Department of Phonetics and Linguistics

THE SINGLE-LAYER PERCEPTRON AS A MODEL OF HUMAN CATEGORISATION BEHAVIOUR

Roel SMITS and Louis TEN BOSCH

Abstract
A descriptive model of human categorisation behaviour is presented in which the single-layer perceptron (SLP) is the central part. First the modelling properties of the model are studied. It appears to be useful to separate an average component and a differential component in the ratio of the response probabilities for two competing classes. The differential component exclusively determines the location of the linear equal-probability boundary between the two classes. The average component effectively "scales" the contribution of the differential component. In one extreme case of scaling the SLP-based model is shown to be equivalent to an asymptotic instance of the well-known similarity-choice model. It is also shown that the model's probability functions may have local extrema in the feature space. Connectionist models, such as our SLP-based model, generally have a large number of parameters to be estimated, which may lead to overfitting. Therefore we propose a way in which a cross-validation technique called the "leaving-one-out" method can be used to estimate the generalizability of our model after it has been fitted on human classification data.

1. Introduction
Categorisation plays an important role in everyday processes of perception and cognition, such as the recognition of spoken and written language. A number of formal models for the categorisation process have been developed , such as the similarity-choice model (SCM, Shepard, 1958; Luce, 1963), multi-dimensional scaling (MDS, Kruskal, 1964), the fuzzy logical model of perception (Oden and Massaro, 1978), multiple-exemplar models (Nosofsky, 1986), and general recognition theory (GRT, Ashby and Perrin, 1988).

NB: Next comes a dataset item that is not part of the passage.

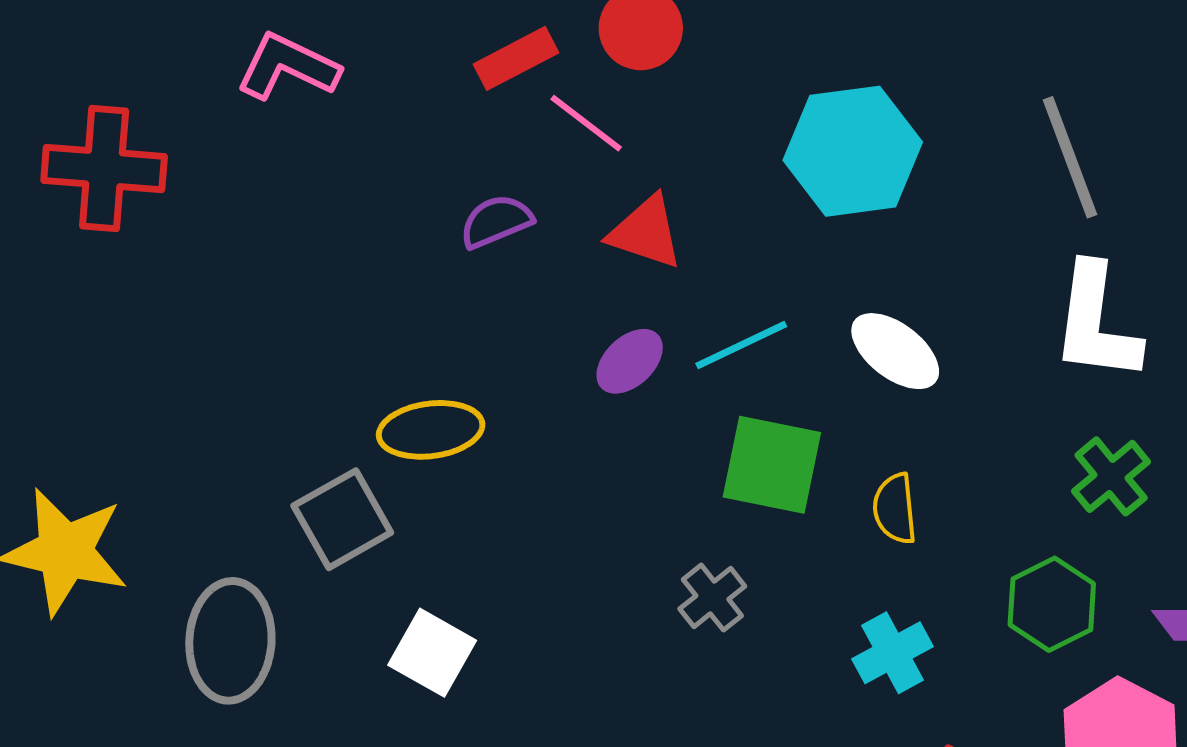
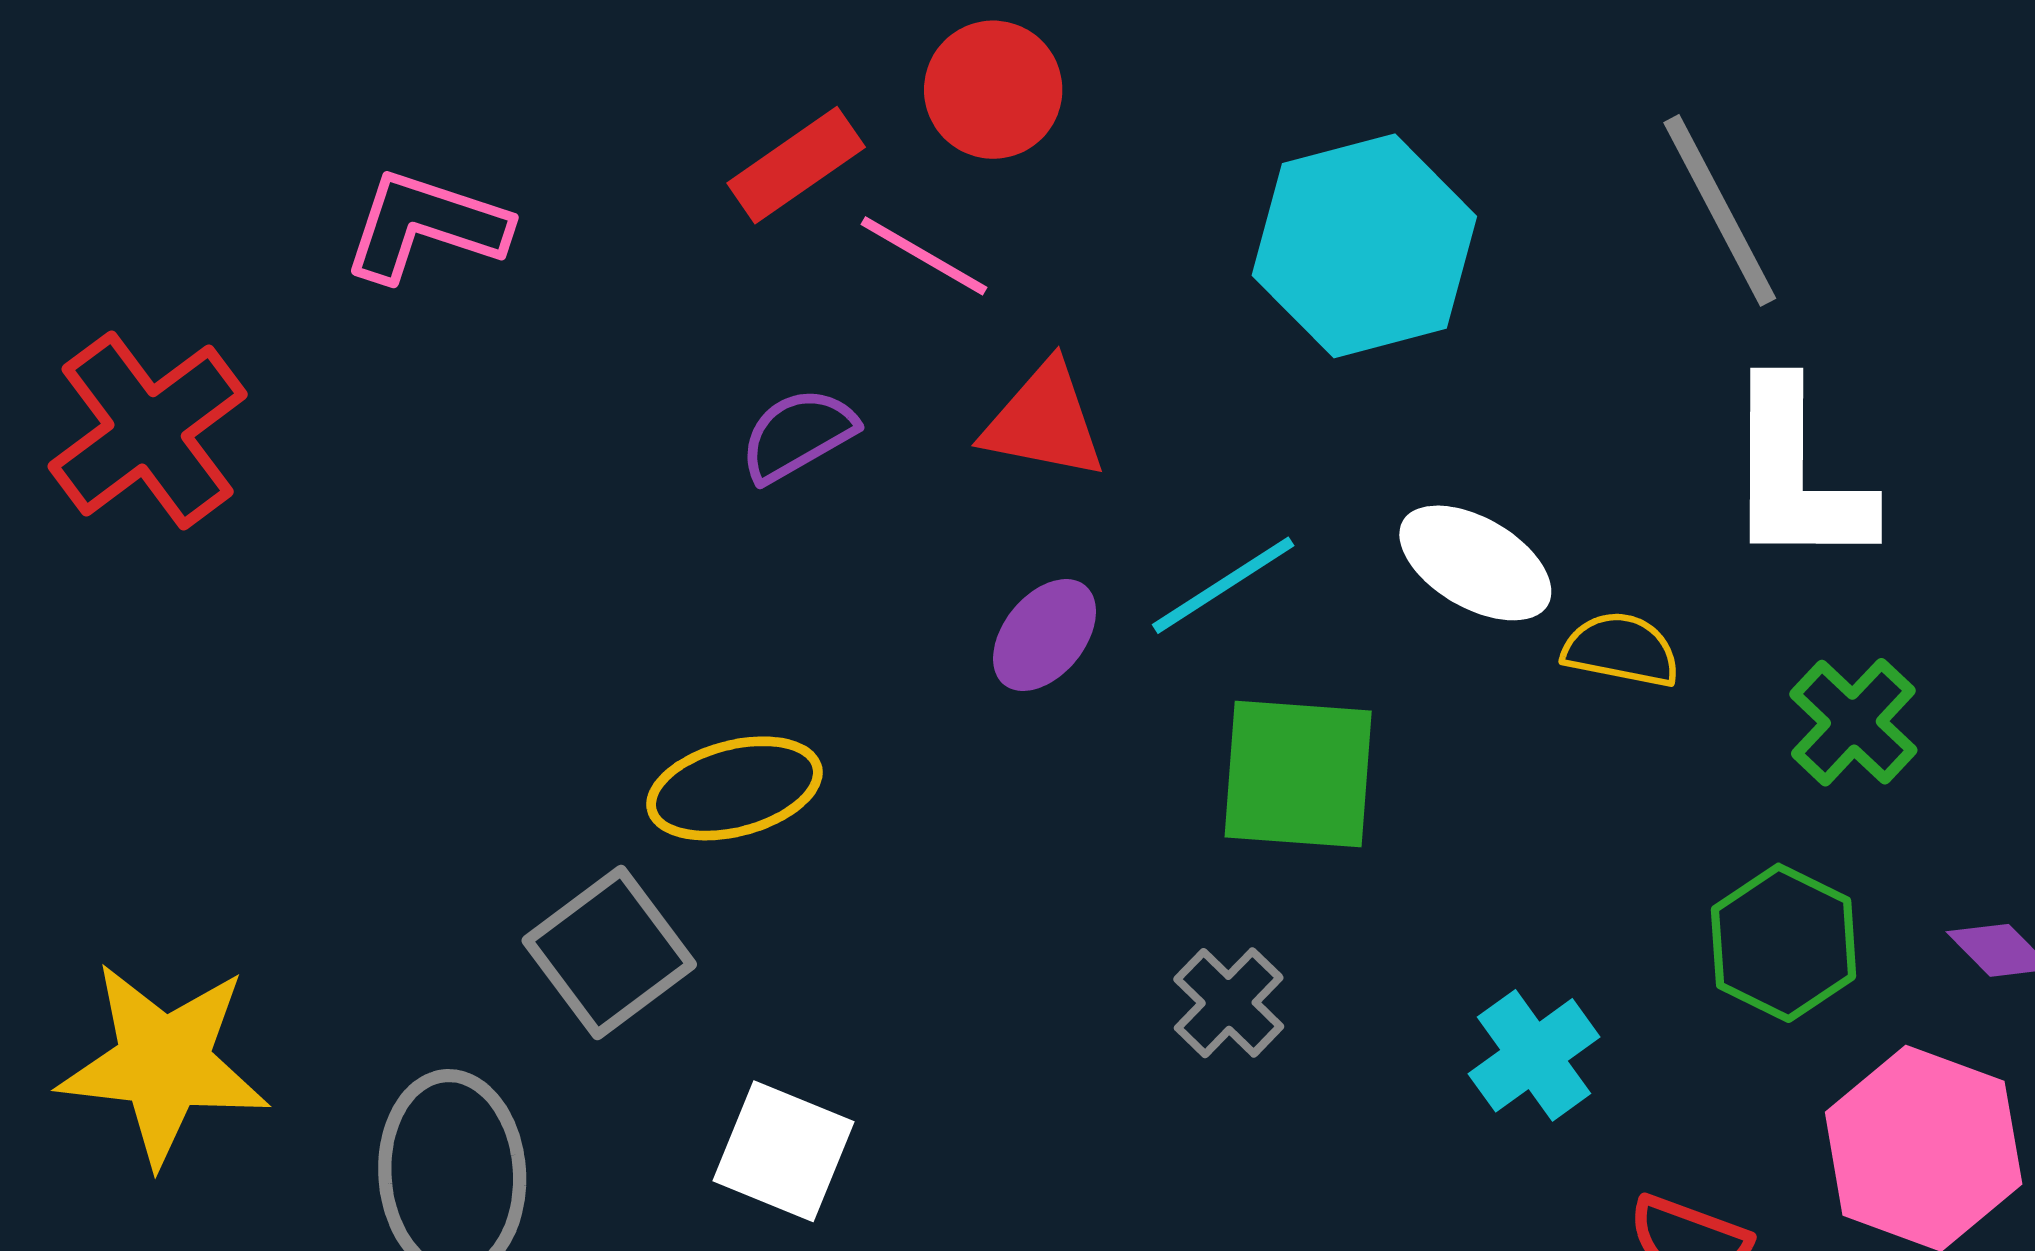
red cross: (104, 168) -> (148, 430), turned -34
yellow semicircle: (895, 509) -> (1621, 650), moved, turned 114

During the last decade, connectionist models have become very popular, not in the least for the modelling of perceptual and cognitive processes (e.g. McClelland, Rumelhart and the PDP research group, 1986; Quinlan, 1991). The multi-layer perceptron (MLP) is probably the mathematically best-developed connectionist model (e.g. Lippman, 1987; Hertz, Krogh and Palmer, 1991; Haykin, 1994), and is currently widely applied as an engineering tool. Within the field of psychology, a number of formal perceptron-related models have been developed to describe category learning (e.g. Gluck and Bower, 1988; Kruschke, 1992). Essential in these models are the adaptive properties of the connection weights during a training procedure. Typically, the model performance is evaluated by studying correct classification rate as a function of training epochs.

Although the perceptron has also been used as a model of the human categorisation process itself (rather than the learning of this process), a formal set-up of the model in this context as well as a study of its modelling properties and capacities seems to be lacking. As a result, the perceptron is easily misused as a model of human categorisation behaviour, and continues to meet with considerable suspicion, as it is considered to be too powerful or unconstrained a model which is easily "overfitted" and which does not allow for the extraction of knowledge from its parameters (e.g. Massaro, 1988).

It is the purpose of this paper to fill parts of the knowledge gap mentioned above. In this paper, we will restrict ourselves to a model based on the single-layer perceptron (SLP)1. The model we will be presenting is intended purely as a model of human categorisation behaviour, not of the learning of this behaviour. Furthermore, we do not claim that the details of the processing within the SLP-based model embody actual psychological mechanisms. Thus, the model is simply intended as an analysis tool for categorisation data. Nevertheless, we will show that fundamental knowledge on human categorisation mechanisms can be extracted from a fitted SLP-based model by studying aspects the model's input-output relation.

1 A "two-layer perceptron" may seem to be a more appropriate name for perceptron consisting of an imput layer and an putput layer. Nevertheless, in accordance with other authors (e.g. Haykin, 1996; Lippman, 1987), we have chosen to use the term single-layer perceptron because the output layer is the only "real" layer in the sense that it consists of neurons which perform the summation and nonlinear activation transfer
1.1 General approach
In order to fit a particular categorisation model on a set of experimental data in a useful way, at least the following 3 basic issues have to be dealt with.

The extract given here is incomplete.